■ **PROBLEM REQUIREMENTS**:
Report each line of the records below that uses the word "Iran".

+++ PROVIDED ENTRIES +++

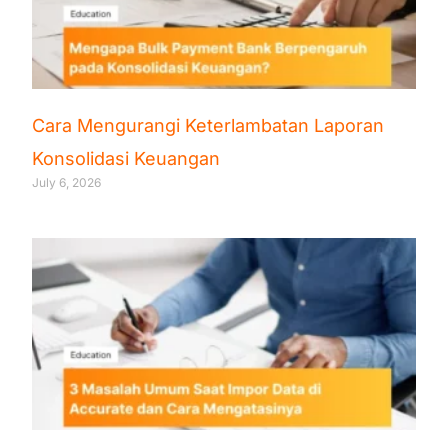
Cara Mengurangi Keterlambatan Laporan
Konsolidasi Keuangan
July 6, 2026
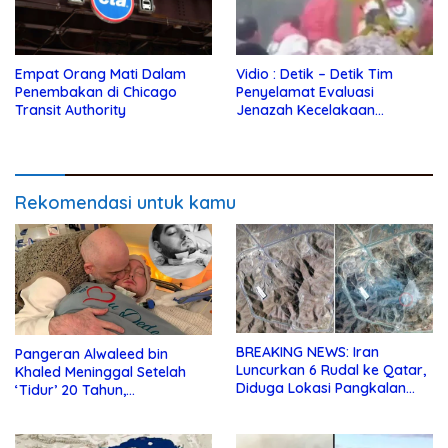
Empat Orang Mati Dalam
Vidio : Detik – Detik Tim
Penembakan di Chicago
Penyelamat Evaluasi
Transit Authority
Jenazah Kecelakaan
Helikopter Presiden Iran
Rekomendasi untuk kamu
BREAKING NEWS: Iran
Pangeran Alwaleed bin
Luncurkan 6 Rudal ke Qatar,
Khaled Meninggal Setelah
Diduga Lokasi Pangkalan
‘Tidur’ 20 Tahun,
Militer AS
Dimakamkan Sore ini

+++

■ **YOUR RESPONSE**:
Helikopter Presiden Iran
BREAKING NEWS: Iran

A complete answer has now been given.